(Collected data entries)
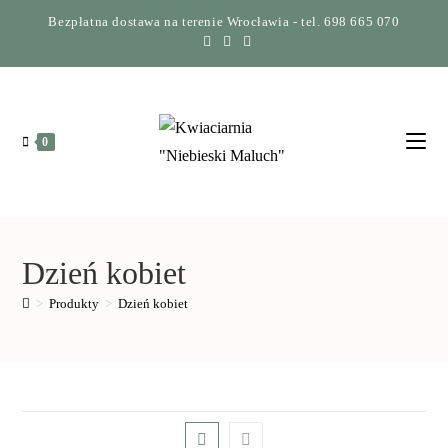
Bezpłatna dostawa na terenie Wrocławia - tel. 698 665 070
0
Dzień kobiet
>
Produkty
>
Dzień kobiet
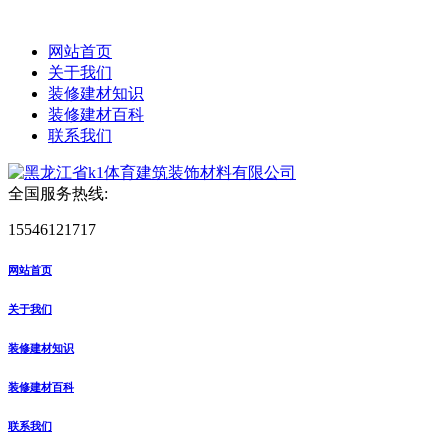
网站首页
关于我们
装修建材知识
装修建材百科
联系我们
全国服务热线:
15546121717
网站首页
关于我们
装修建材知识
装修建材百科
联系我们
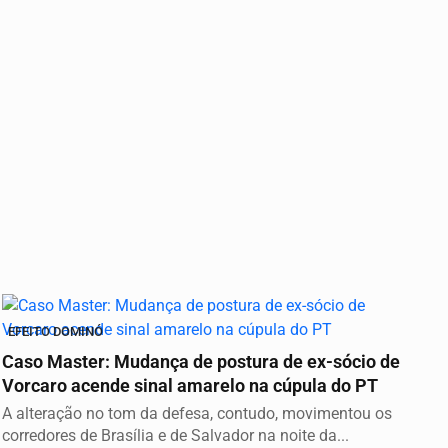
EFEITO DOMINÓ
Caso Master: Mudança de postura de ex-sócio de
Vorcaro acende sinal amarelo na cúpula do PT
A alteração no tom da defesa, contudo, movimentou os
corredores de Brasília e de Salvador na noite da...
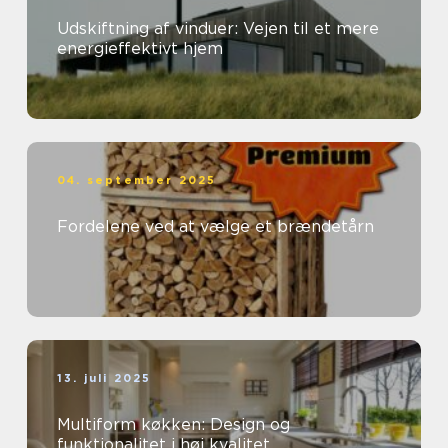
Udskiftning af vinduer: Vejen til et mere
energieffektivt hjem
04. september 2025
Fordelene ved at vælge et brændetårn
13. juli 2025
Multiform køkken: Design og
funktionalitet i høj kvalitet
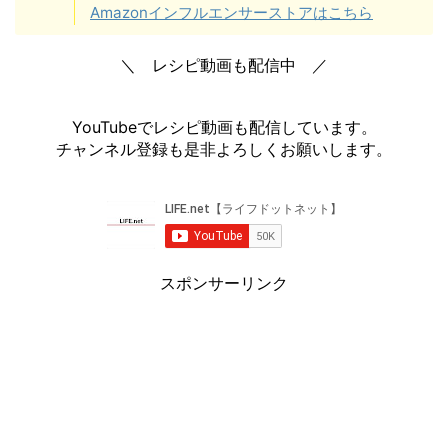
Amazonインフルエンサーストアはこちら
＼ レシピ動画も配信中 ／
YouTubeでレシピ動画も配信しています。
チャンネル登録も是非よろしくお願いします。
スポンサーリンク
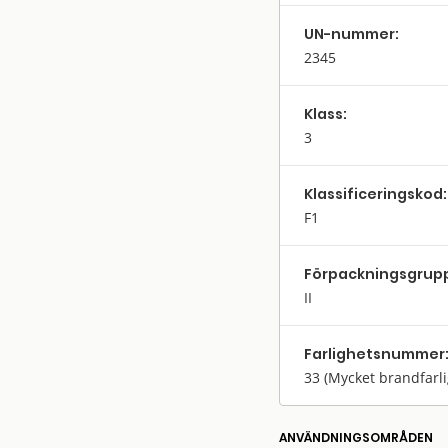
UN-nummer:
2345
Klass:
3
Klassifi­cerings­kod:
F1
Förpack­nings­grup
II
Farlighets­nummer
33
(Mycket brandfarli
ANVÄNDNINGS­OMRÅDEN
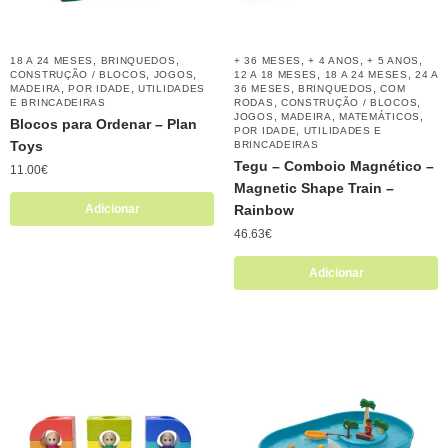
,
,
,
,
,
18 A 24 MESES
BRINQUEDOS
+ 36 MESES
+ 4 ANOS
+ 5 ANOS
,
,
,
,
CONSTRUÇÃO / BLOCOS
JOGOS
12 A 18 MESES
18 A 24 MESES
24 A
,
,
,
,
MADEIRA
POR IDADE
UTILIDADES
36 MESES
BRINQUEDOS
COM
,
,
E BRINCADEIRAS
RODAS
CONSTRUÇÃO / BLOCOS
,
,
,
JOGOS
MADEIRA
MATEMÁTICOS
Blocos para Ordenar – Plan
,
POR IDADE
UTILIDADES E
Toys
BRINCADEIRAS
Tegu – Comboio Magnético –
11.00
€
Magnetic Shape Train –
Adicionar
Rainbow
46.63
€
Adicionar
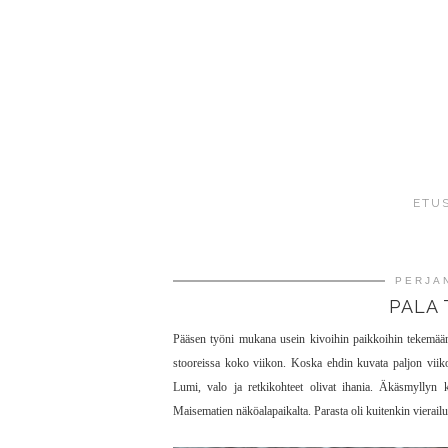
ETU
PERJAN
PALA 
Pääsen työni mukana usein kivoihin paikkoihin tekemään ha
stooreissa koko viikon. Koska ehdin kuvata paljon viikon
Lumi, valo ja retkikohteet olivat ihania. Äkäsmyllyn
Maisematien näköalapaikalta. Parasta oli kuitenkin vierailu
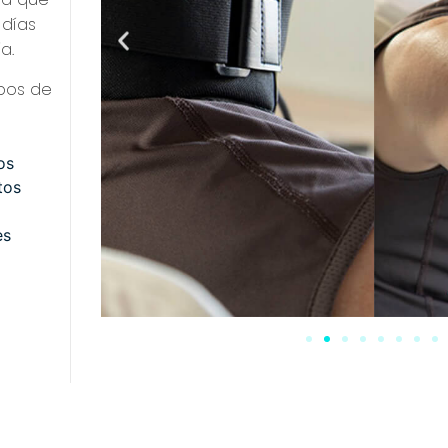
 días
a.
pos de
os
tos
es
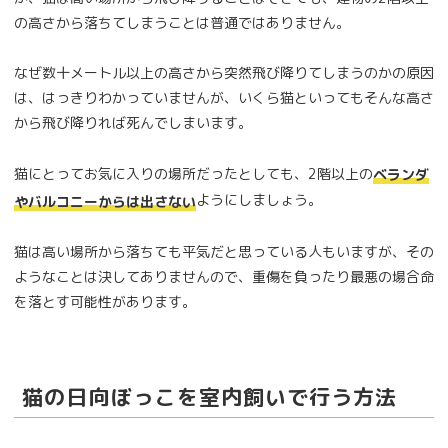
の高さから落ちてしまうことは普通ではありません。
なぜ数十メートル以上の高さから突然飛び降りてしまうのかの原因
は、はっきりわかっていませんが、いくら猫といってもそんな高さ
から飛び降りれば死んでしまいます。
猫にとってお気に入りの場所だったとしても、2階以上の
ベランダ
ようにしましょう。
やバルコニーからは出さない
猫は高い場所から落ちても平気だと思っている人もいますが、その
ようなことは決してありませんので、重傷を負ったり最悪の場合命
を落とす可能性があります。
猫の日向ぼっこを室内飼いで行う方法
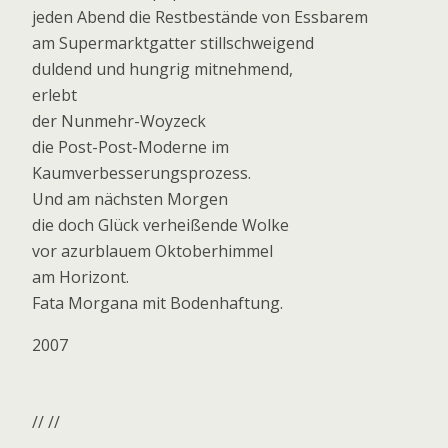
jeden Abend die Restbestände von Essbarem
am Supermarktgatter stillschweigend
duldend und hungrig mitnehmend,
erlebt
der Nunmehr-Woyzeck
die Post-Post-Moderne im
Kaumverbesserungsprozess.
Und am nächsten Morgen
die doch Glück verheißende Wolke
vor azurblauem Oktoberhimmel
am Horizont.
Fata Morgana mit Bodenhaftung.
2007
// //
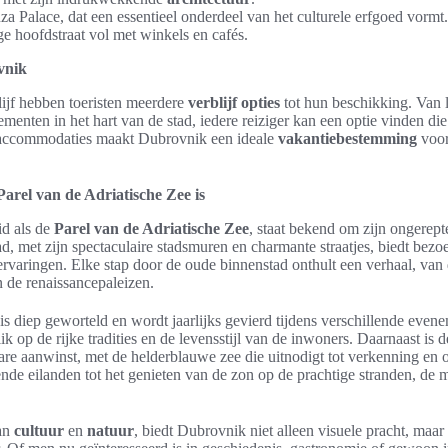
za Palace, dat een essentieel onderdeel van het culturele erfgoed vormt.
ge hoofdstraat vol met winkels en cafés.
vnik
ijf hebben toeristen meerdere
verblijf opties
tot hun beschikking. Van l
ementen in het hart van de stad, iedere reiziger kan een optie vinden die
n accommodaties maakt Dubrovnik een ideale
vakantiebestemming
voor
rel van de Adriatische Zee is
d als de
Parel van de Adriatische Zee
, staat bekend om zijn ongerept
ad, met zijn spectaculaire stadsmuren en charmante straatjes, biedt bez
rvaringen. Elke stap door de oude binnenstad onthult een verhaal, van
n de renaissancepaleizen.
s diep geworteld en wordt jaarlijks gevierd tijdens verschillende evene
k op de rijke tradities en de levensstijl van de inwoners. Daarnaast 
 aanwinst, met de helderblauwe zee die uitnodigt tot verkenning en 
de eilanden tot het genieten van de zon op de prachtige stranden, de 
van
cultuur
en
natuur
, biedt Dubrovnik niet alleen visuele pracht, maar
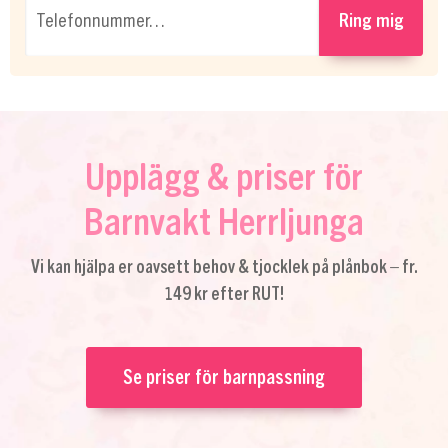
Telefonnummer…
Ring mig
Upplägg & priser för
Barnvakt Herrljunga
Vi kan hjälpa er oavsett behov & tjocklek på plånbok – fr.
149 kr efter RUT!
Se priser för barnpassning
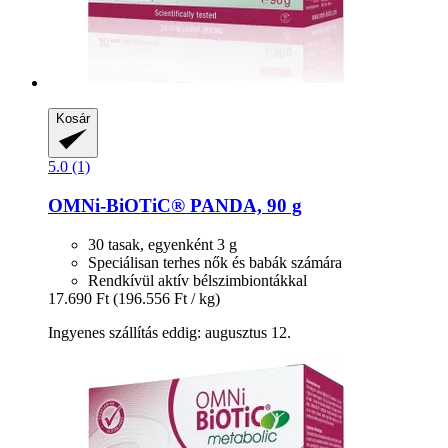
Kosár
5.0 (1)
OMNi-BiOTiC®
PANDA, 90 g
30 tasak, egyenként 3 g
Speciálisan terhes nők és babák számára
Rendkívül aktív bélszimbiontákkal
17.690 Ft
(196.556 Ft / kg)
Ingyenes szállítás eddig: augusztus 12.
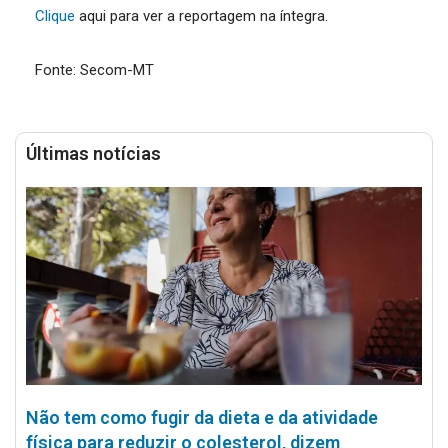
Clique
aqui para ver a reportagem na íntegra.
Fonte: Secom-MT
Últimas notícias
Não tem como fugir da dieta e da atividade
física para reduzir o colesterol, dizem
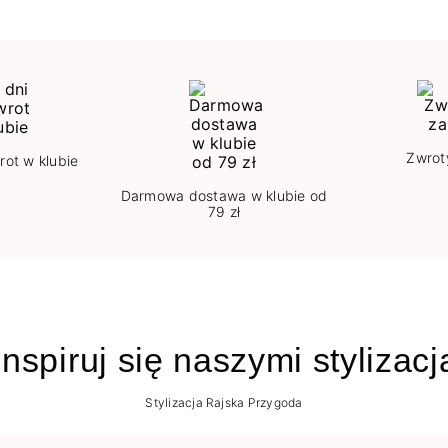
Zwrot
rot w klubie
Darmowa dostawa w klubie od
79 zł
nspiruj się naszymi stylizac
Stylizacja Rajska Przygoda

Task objective ▸
Copy these entries precisely and drop any picture.

Answer space ▸
Bezpłatna dostawa na terenie Wrocławia - tel. 698 665 070
0
Dzień kobiet
>
Produkty
>
Dzień kobiet
网站首页
关于我们
装修建材知识
装修建材百科
联系我们
全国服务热线:
15546121717
网站首页
关于我们
装修建材知识
装修建材百科
联系我们
EFEITO DOMINÓ
Caso Master: Mudança de postura de ex-sócio de
Vorcaro acende sinal amarelo na cúpula do PT
A alteração no tom da defesa, contudo, movimentou os
corredores de Brasília e de Salvador na noite da...
Udskiftning af vinduer: Vejen til et mere
energieffektivt hjem
04. september 2025
Fordelene ved at vælge et brændetårn
13. juli 2025
Multiform køkken: Design og
funktionalitet i høj kvalitet
Amazonインフルエンサーストアはこちら
＼ レシピ動画も配信中 ／
YouTubeでレシピ動画も配信しています。
チャンネル登録も是非よろしくお願いします。
スポンサーリンク
UN-nummer:
2345
Klass:
3
Klassifi­cerings­kod:
F1
Förpack­nings­grup
II
Farlighets­nummer
33
(Mycket brandfarli
ANVÄNDNINGS­OMRÅDEN
,
,
,
,
,
18 A 24 MESES
BRINQUEDOS
+ 36 MESES
+ 4 ANOS
+ 5 ANOS
,
,
,
,
CONSTRUÇÃO / BLOCOS
JOGOS
12 A 18 MESES
18 A 24 MESES
24 A
,
,
,
,
MADEIRA
POR IDADE
UTILIDADES
36 MESES
BRINQUEDOS
COM
,
,
E BRINCADEIRAS
RODAS
CONSTRUÇÃO / BLOCOS
,
,
,
JOGOS
MADEIRA
MATEMÁTICOS
Blocos para Ordenar – Plan
,
POR IDADE
UTILIDADES E
Toys
BRINCADEIRAS
Tegu – Comboio Magnético –
11.00
€
Magnetic Shape Train –
Adicionar
Rainbow
46.63
€
Adicionar
ETU
PERJAN
PALA 
Pääsen työni mukana usein kivoihin paikkoihin tekemään ha
stooreissa koko viikon. Koska ehdin kuvata paljon viikon
Lumi, valo ja retkikohteet olivat ihania. Äkäsmyllyn
Maisematien näköalapaikalta. Parasta oli kuitenkin vierailu
 días
a.
pos de
os
tos
es
の高さから落ちてしまうことは普通ではありません。
なぜ数十メートル以上の高さから突然飛び降りてしまうのかの原因
は、はっきりわかっていませんが、いくら猫といってもそんな高さ
から飛び降りれば死んでしまいます。
猫にとってお気に入りの場所だったとしても、2階以上の
ベランダ
ようにしましょう。
やバルコニーからは出さない
猫は高い場所から落ちても平気だと思っている人もいますが、その
ようなことは決してありませんので、重傷を負ったり最悪の場合命
を落とす可能性があります。
猫の日向ぼっこを室内飼いで行う方法
jeden Abend die Restbestände von Essbarem
am Supermarktgatter stillschweigend
duldend und hungrig mitnehmend,
erlebt
der Nunmehr-Woyzeck
die Post-Post-Moderne im
Kaumverbesserungsprozess.
Und am nächsten Morgen
die doch Glück verheißende Wolke
vor azurblauem Oktoberhimmel
am Horizont.
Fata Morgana mit Bodenhaftung.
2007
// //
za Palace, dat een essentieel onderdeel van het culturele erfgoed vormt.
ge hoofdstraat vol met winkels en cafés.
vnik
ijf hebben toeristen meerdere
verblijf opties
tot hun beschikking. Van l
ementen in het hart van de stad, iedere reiziger kan een optie vinden die
n accommodaties maakt Dubrovnik een ideale
vakantiebestemming
voor
rel van de Adriatische Zee is
d als de
Parel van de Adriatische Zee
, staat bekend om zijn ongerept
ad, met zijn spectaculaire stadsmuren en charmante straatjes, biedt bez
rvaringen. Elke stap door de oude binnenstad onthult een verhaal, van
n de renaissancepaleizen.
s diep geworteld en wordt jaarlijks gevierd tijdens verschillende evene
k op de rijke tradities en de levensstijl van de inwoners. Daarnaast 
 aanwinst, met de helderblauwe zee die uitnodigt tot verkenning en 
de eilanden tot het genieten van de zon op de prachtige stranden, de 
van
cultuur
en
natuur
, biedt Dubrovnik niet alleen visuele pracht, maar
Telefonnummer…
Ring mig
Upplägg & priser för
Barnvakt Herrljunga
Vi kan hjälpa er oavsett behov & tjocklek på plånbok – fr.
149 kr efter RUT!
Se priser för barnpassning
Kosár
5.0 (1)
OMNi-BiOTiC®
PANDA, 90 g
30 tasak, egyenként 3 g
Speciálisan terhes nők és babák számára
Rendkívül aktív bélszimbiontákkal
17.690 Ft
(196.556 Ft / kg)
Ingyenes szállítás eddig: augusztus 12.
Clique
aqui para ver a reportagem na íntegra.
Fonte: Secom-MT
Últimas notícias
Não tem como fugir da dieta e da atividade
física para reduzir o colesterol, dizem
Zwrot
rot w klubie
Darmowa dostawa w klubie od
79 zł
nspiruj się naszymi stylizac
Stylizacja Rajska Przygoda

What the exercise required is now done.